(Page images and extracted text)
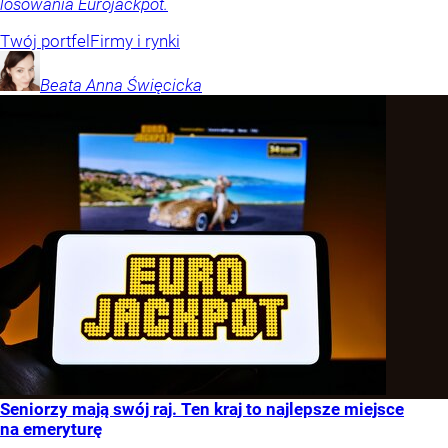
losowania Eurojackpot.
Twój portfel
Firmy i rynki
Beata Anna
Święcicka
Seniorzy mają swój raj. Ten kraj to najlepsze miejsce
na emeryturę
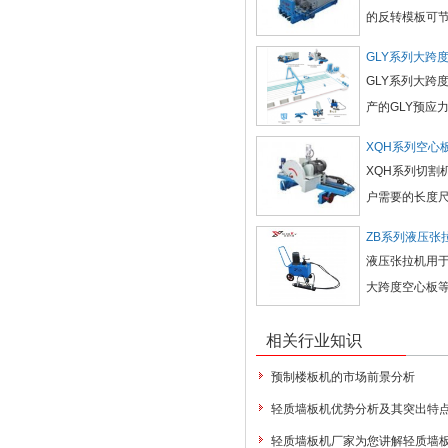
的反转模板可节约
GLY系列大跨
GLY系列大跨
产的GLY预应
XQH系列空心
XQH系列切
户需要的长度尺
ZB系列液压张
液压张拉机用于
大跨度空心板等
相关行业知识
预制楼板机的市场前景分析
轻质墙板机优势分析及其突出特
轻质墙板机厂家为您讲解轻质墙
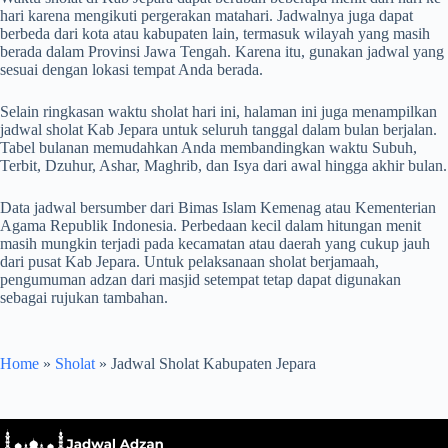
hari karena mengikuti pergerakan matahari. Jadwalnya juga dapat
berbeda dari kota atau kabupaten lain, termasuk wilayah yang masih
berada dalam Provinsi Jawa Tengah. Karena itu, gunakan jadwal yang
sesuai dengan lokasi tempat Anda berada.
Selain ringkasan waktu sholat hari ini, halaman ini juga menampilkan
jadwal sholat Kab Jepara untuk seluruh tanggal dalam bulan berjalan.
Tabel bulanan memudahkan Anda membandingkan waktu Subuh,
Terbit, Dzuhur, Ashar, Maghrib, dan Isya dari awal hingga akhir bulan.
Data jadwal bersumber dari Bimas Islam Kemenag atau Kementerian
Agama Republik Indonesia. Perbedaan kecil dalam hitungan menit
masih mungkin terjadi pada kecamatan atau daerah yang cukup jauh
dari pusat Kab Jepara. Untuk pelaksanaan sholat berjamaah,
pengumuman adzan dari masjid setempat tetap dapat digunakan
sebagai rujukan tambahan.
Home
»
Sholat
»
Jadwal Sholat Kabupaten Jepara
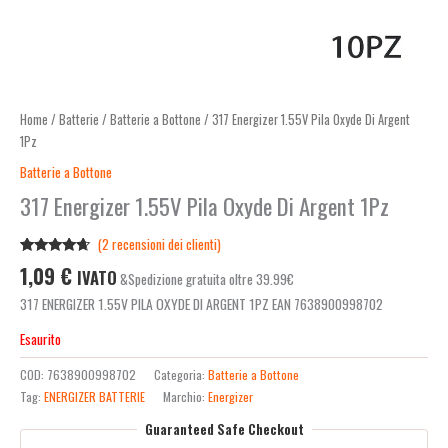
Home
/
Batterie
/
Batterie a Bottone
/ 317 Energizer 1.55V Pila Oxyde Di Argent
1Pz
Batterie a Bottone
317 Energizer 1.55V Pila Oxyde Di Argent 1Pz
(
2
recensioni dei clienti)
Valutato
2
1,09
€
IVATO
&Spedizione gratuita oltre 39.99€
4.50
su 5
su base
317 ENERGIZER 1.55V PILA OXYDE DI ARGENT 1PZ EAN 7638900998702
di
recensioni
Esaurito
COD:
7638900998702
Categoria:
Batterie a Bottone
Tag:
ENERGIZER BATTERIE
Marchio:
Energizer
Guaranteed Safe Checkout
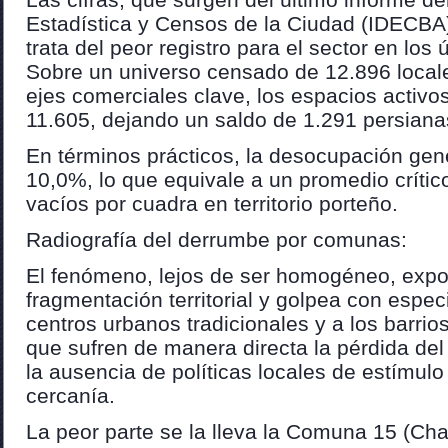
Estadística y Censos de la Ciudad (IDECBA
trata del peor registro para el sector en los
Sobre un universo censado de 12.896 locale
ejes comerciales clave, los espacios activo
11.605, dejando un saldo de 1.291 persiana
En términos prácticos, la desocupación gene
10,0%, lo que equivale a un promedio crític
vacíos por cuadra en territorio porteño.
Radiografía del derrumbe por comunas:
El fenómeno, lejos de ser homogéneo, expo
fragmentación territorial y golpea con espec
centros urbanos tradicionales y a los barrios
que sufren de manera directa la pérdida del
la ausencia de políticas locales de estímulo
cercanía.
La peor parte se la lleva la Comuna 15 (Chac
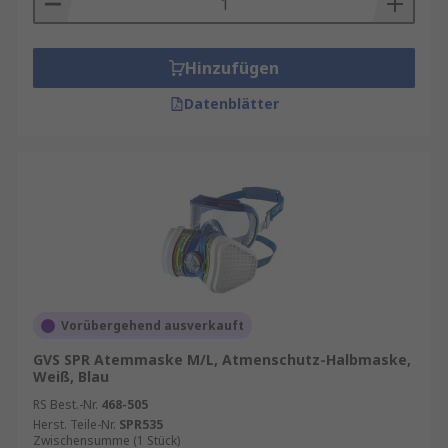
Hinzufügen
Datenblätter
Vorübergehend ausverkauft
GVS SPR Atemmaske M/L, Atmenschutz-Halbmaske,
Weiß, Blau
RS Best.-Nr.
468-505
Herst. Teile-Nr.
SPR535
Zwischensumme (1 Stück)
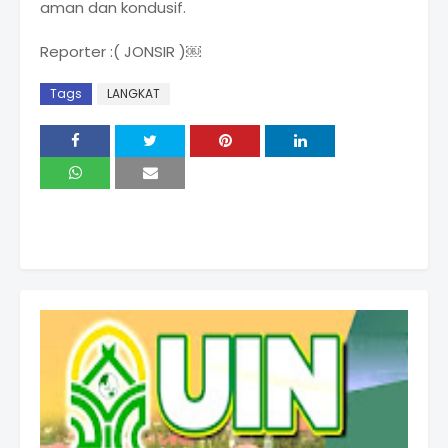
aman dan kondusif.
Reporter :( JONSIR )￼
Tags
LANGKAT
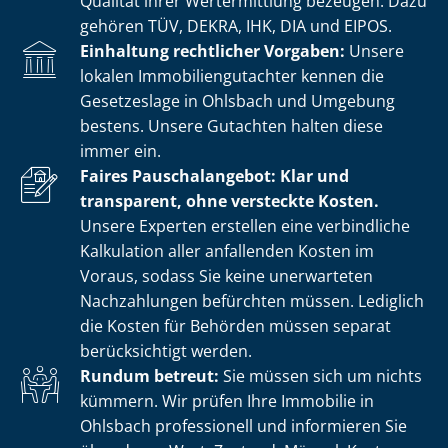
Qualität ihrer Wertermittlung bezeugen. Dazu
gehören TÜV, DEKRA, IHK, DIA und EIPOS.
Einhaltung rechtlicher Vorgaben:
Unsere
lokalen Im­mo­bi­li­en­gut­ach­ter kennen die
Gesetzeslage in Ohlsbach und Umgebung
bestens. Unsere Gutachten halten diese
immer ein.
Faires Pauschalangebot: Klar und
transparent, ohne versteckte Kosten.
Unsere Experten erstellen eine verbindliche
Kalkulation aller anfallenden Kosten im
Voraus, sodass Sie keine unerwarteten
Nachzahlungen befürchten müssen. Lediglich
die Kosten für Behörden müssen separat
berücksichtigt werden.
Rundum betreut:
Sie müssen sich um nichts
kümmern. Wir prüfen Ihre Immobilie in
Ohlsbach professionell und informieren Sie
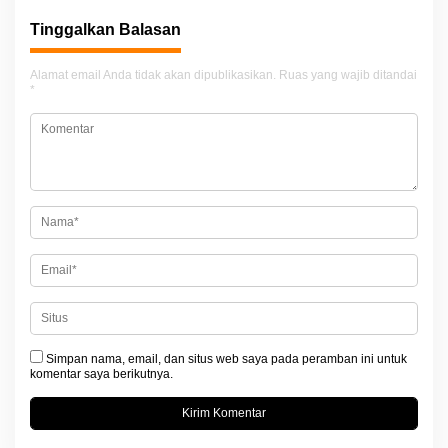
g
Tinggalkan Balasan
a
Alamat email Anda tidak akan dipublikasikan.
Ruas yang wajib ditandai
s
*
i
p
o
s
Simpan nama, email, dan situs web saya pada peramban ini untuk
komentar saya berikutnya.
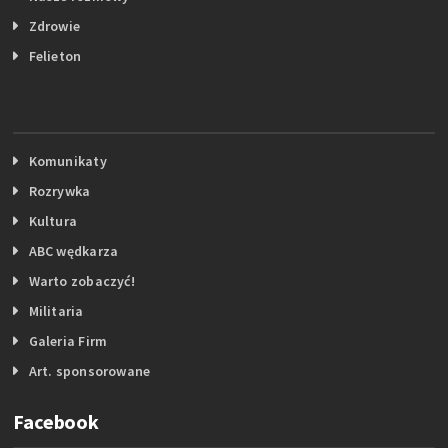
Zdrowie
Felieton
Komunikaty
Rozrywka
Kultura
ABC wędkarza
Warto zobaczyć!
Militaria
Galeria Firm
Art. sponsorowane
Facebook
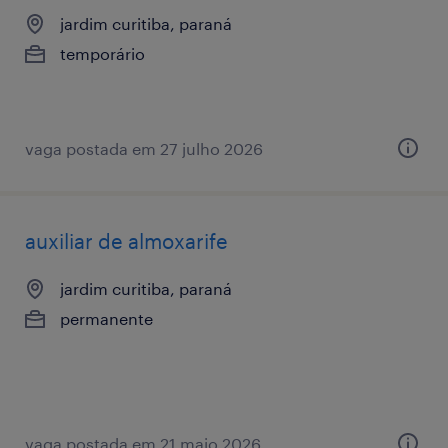
jardim curitiba, paraná
temporário
vaga postada em 27 julho 2026
auxiliar de almoxarife
jardim curitiba, paraná
permanente
vaga postada em 21 maio 2026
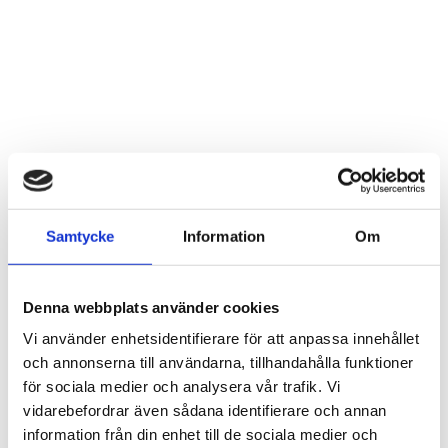
Samtycke
Information
Om
Denna webbplats använder cookies
Vi använder enhetsidentifierare för att anpassa innehållet
och annonserna till användarna, tillhandahålla funktioner
för sociala medier och analysera vår trafik. Vi
vidarebefordrar även sådana identifierare och annan
information från din enhet till de sociala medier och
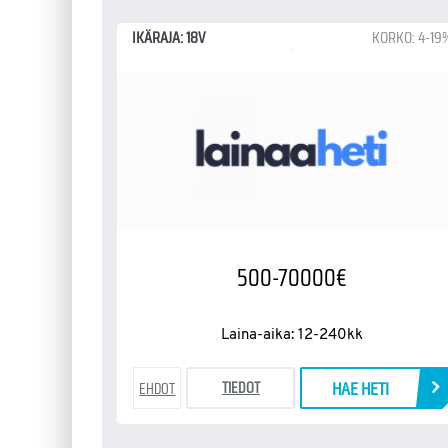
IKÄRAJA: 18V
KORKO: 4-19
500-70000€
Laina-aika: 12-240kk
HAE HETI
TIEDOT
EHDOT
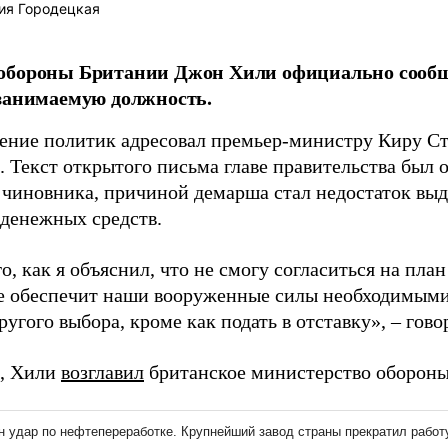
ия Городецкая
обороны Британии Джон Хили официально сооб
занимаемую должность.
ление политик адресовал премьер-министру Киру Ст
. Текст открытого письма главе правительства был 
 чиновника, причиной демарша стал недостаток вы
 денежных средств.
о, как я объяснил, что не смогу согласиться на пла
е обеспечит наши вооруженные силы необходимыми 
ругого выбора, кроме как подать в отставку», – гово
, Хили
возглавил
британское министерство обороны 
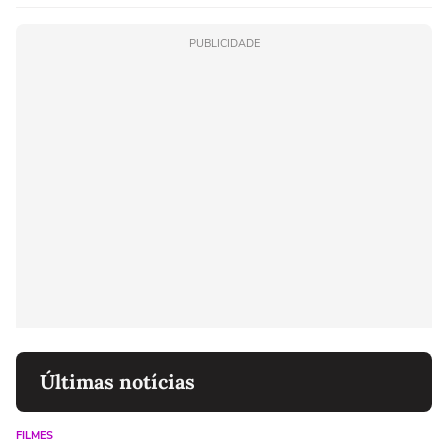
PUBLICIDADE
Últimas notícias
FILMES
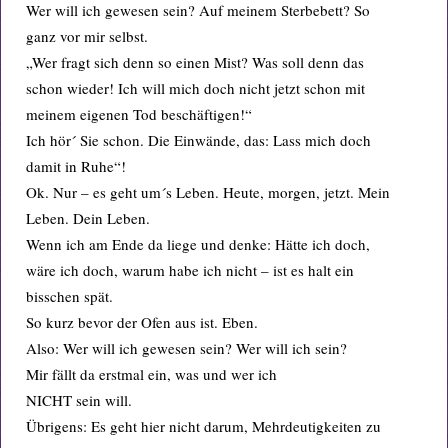
Wer will ich gewesen sein? Auf meinem Sterbebett? So
ganz vor mir selbst.
„Wer fragt sich denn so einen Mist? Was soll denn das
schon wieder! Ich will mich doch nicht jetzt schon mit
meinem eigenen Tod beschäftigen!“
Ich hör´ Sie schon. Die Einwände, das: Lass mich doch
damit in Ruhe“!
Ok. Nur – es geht um´s Leben. Heute, morgen, jetzt. Mein
Leben. Dein Leben.
Wenn ich am Ende da liege und denke: Hätte ich doch,
wäre ich doch, warum habe ich nicht – ist es halt ein
bisschen spät.
So kurz bevor der Ofen aus ist. Eben.
Also: Wer will ich gewesen sein? Wer will ich sein?
Mir fällt da erstmal ein, was und wer ich
NICHT sein will.
Übrigens: Es geht hier nicht darum, Mehrdeutigkeiten zu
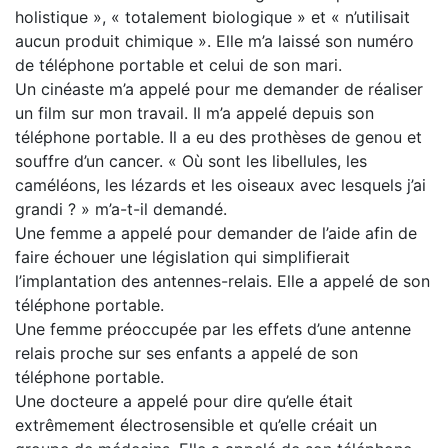
holistique », « totalement biologique » et « n’utilisait
aucun produit chimique ». Elle m’a laissé son numéro
de téléphone portable et celui de son mari.
Un cinéaste m’a appelé pour me demander de réaliser
un film sur mon travail. Il m’a appelé depuis son
téléphone portable. Il a eu des prothèses de genou et
souffre d’un cancer. « Où sont les libellules, les
caméléons, les lézards et les oiseaux avec lesquels j’ai
grandi ? » m’a-t-il demandé.
Une femme a appelé pour demander de l’aide afin de
faire échouer une législation qui simplifierait
l’implantation des antennes-relais. Elle a appelé de son
téléphone portable.
Une femme préoccupée par les effets d’une antenne
relais proche sur ses enfants a appelé de son
téléphone portable.
Une docteure a appelé pour dire qu’elle était
extrêmement électrosensible et qu’elle créait un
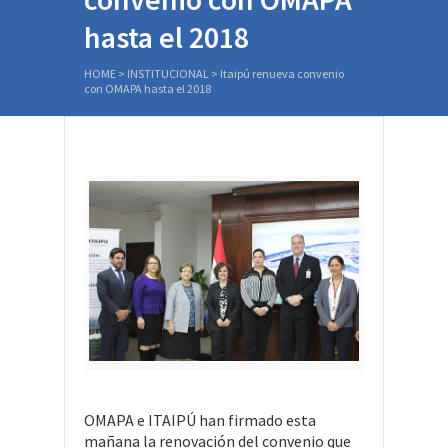
hasta el 2018
HOME
>
INSTITUCIONAL
>
Itaipú renueva convenio
con OMAPA hasta el 2018
OMAPA e ITAIPÚ han firmado esta
mañana la renovación del convenio que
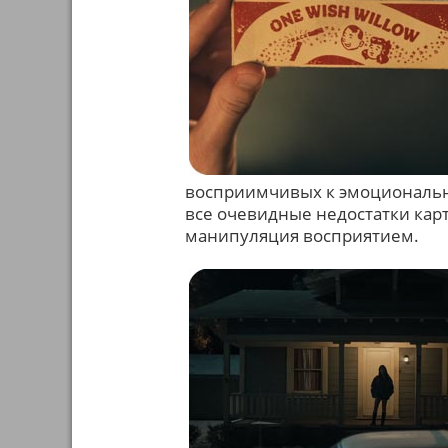
восприимчивых к эмоциональн
все очевидные недостатки кар
манипуляция восприятием.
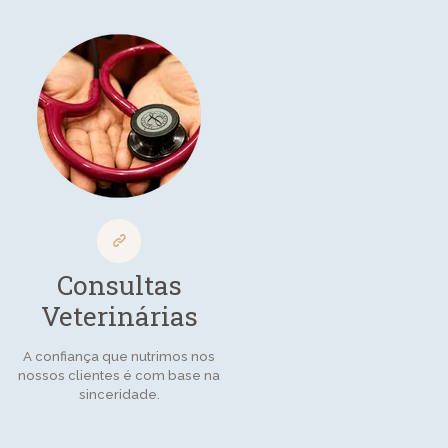
Consultas
Veterinárias
A confiança que nutrimos nos
nossos clientes é com base na
sinceridade.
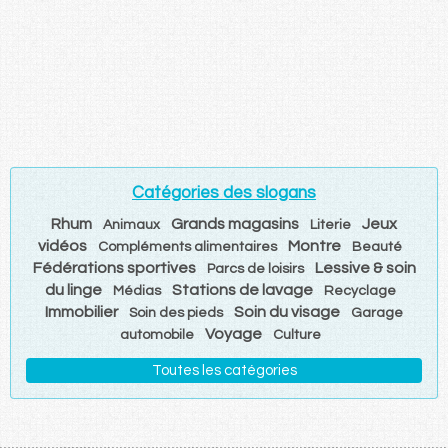
Catégories des slogans
Rhum
Grands magasins
Jeux
Animaux
Literie
vidéos
Montre
Compléments alimentaires
Beauté
Fédérations sportives
Lessive & soin
Parcs de loisirs
du linge
Stations de lavage
Médias
Recyclage
Immobilier
Soin du visage
Soin des pieds
Garage
Voyage
automobile
Culture
Toutes les catégories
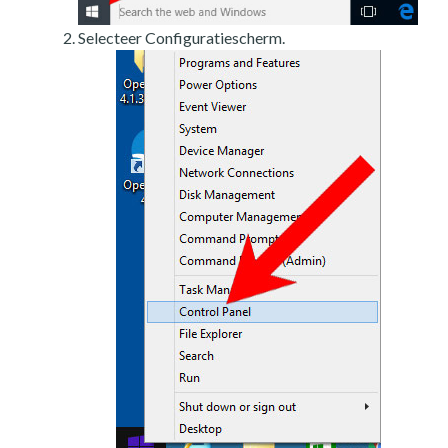
Selecteer Configuratiescherm.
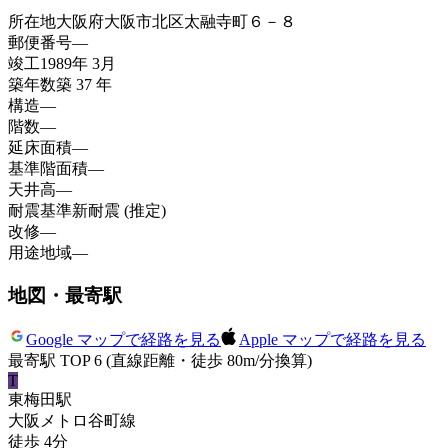
所在地
大阪府大阪市北区太融寺町６－８
郵便番号
—
竣工
1989年 3月
築年数
築 37 年
構造
—
階数
—
延床面積
—
基準階面積
—
天井高
—
耐震基準
新耐震 (推定)
改修
—
用途地域
—
地図・最寄駅
Google マップで経路を見る
Apple マップで経路を見る
最寄駅 TOP 6
(直線距離・徒歩 80m/分換算)
T
東梅田
駅
大阪メトロ谷町線
徒歩
4
分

→ **WHAT YOU HAVE TO DO**: This exercise asks for an exact copy of the lines from the first one in the data through the line that contains "berada dalam Provinsi", pictures excluded.

→ **ANSWER FOR THE TASK**:
losowania Eurojackpot.
Twój portfel
Firmy i rynki
Beata Anna
Święcicka
Seniorzy mają swój raj. Ten kraj to najlepsze miejsce
na emeryturę
的反转模板可节约
GLY系列大跨
GLY系列大跨
产的GLY预应
XQH系列空心
XQH系列切
户需要的长度尺
ZB系列液压张
液压张拉机用于
大跨度空心板等
相关行业知识
预制楼板机的市场前景分析
轻质墙板机优势分析及其突出特
轻质墙板机厂家为您讲解轻质墙
hari karena mengikuti pergerakan matahari. Jadwalnya juga dapat
berbeda dari kota atau kabupaten lain, termasuk wilayah yang masih
berada dalam Provinsi Jawa Tengah. Karena itu, gunakan jadwal yang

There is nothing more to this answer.